* [YOUR GOAL]
Gather the lines from the material that contain "However".

* [DATA FOR PROCESSING]
**********
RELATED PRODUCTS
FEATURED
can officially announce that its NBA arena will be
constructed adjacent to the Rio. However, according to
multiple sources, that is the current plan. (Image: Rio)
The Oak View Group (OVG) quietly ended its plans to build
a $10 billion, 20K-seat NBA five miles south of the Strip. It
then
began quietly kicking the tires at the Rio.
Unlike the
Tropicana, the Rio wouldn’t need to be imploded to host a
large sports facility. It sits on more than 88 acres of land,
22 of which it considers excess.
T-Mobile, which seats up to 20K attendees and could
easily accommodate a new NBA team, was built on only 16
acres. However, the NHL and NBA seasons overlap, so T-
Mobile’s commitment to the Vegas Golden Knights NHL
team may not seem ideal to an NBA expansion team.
**********
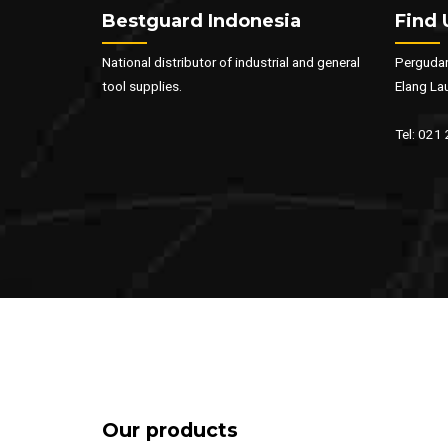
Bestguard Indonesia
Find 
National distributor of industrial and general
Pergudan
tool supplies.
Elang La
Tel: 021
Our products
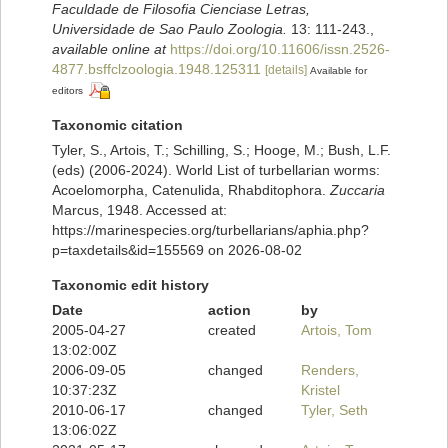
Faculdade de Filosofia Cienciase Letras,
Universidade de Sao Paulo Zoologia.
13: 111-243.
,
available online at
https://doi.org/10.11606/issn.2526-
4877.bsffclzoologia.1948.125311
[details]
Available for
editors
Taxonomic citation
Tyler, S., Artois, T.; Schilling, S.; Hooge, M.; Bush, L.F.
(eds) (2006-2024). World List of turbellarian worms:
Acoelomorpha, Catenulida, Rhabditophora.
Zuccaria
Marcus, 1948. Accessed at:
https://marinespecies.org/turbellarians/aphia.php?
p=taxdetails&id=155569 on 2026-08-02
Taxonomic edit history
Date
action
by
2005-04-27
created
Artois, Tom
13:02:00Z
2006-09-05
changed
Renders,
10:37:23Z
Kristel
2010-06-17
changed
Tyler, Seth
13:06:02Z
**********
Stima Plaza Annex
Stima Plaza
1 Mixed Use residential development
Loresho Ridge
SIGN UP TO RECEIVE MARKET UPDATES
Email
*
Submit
**********
* [REPLY TO THE TASK]
constructed adjacent to the Rio. However, according to
acres. However, the NHL and NBA seasons overlap, so T-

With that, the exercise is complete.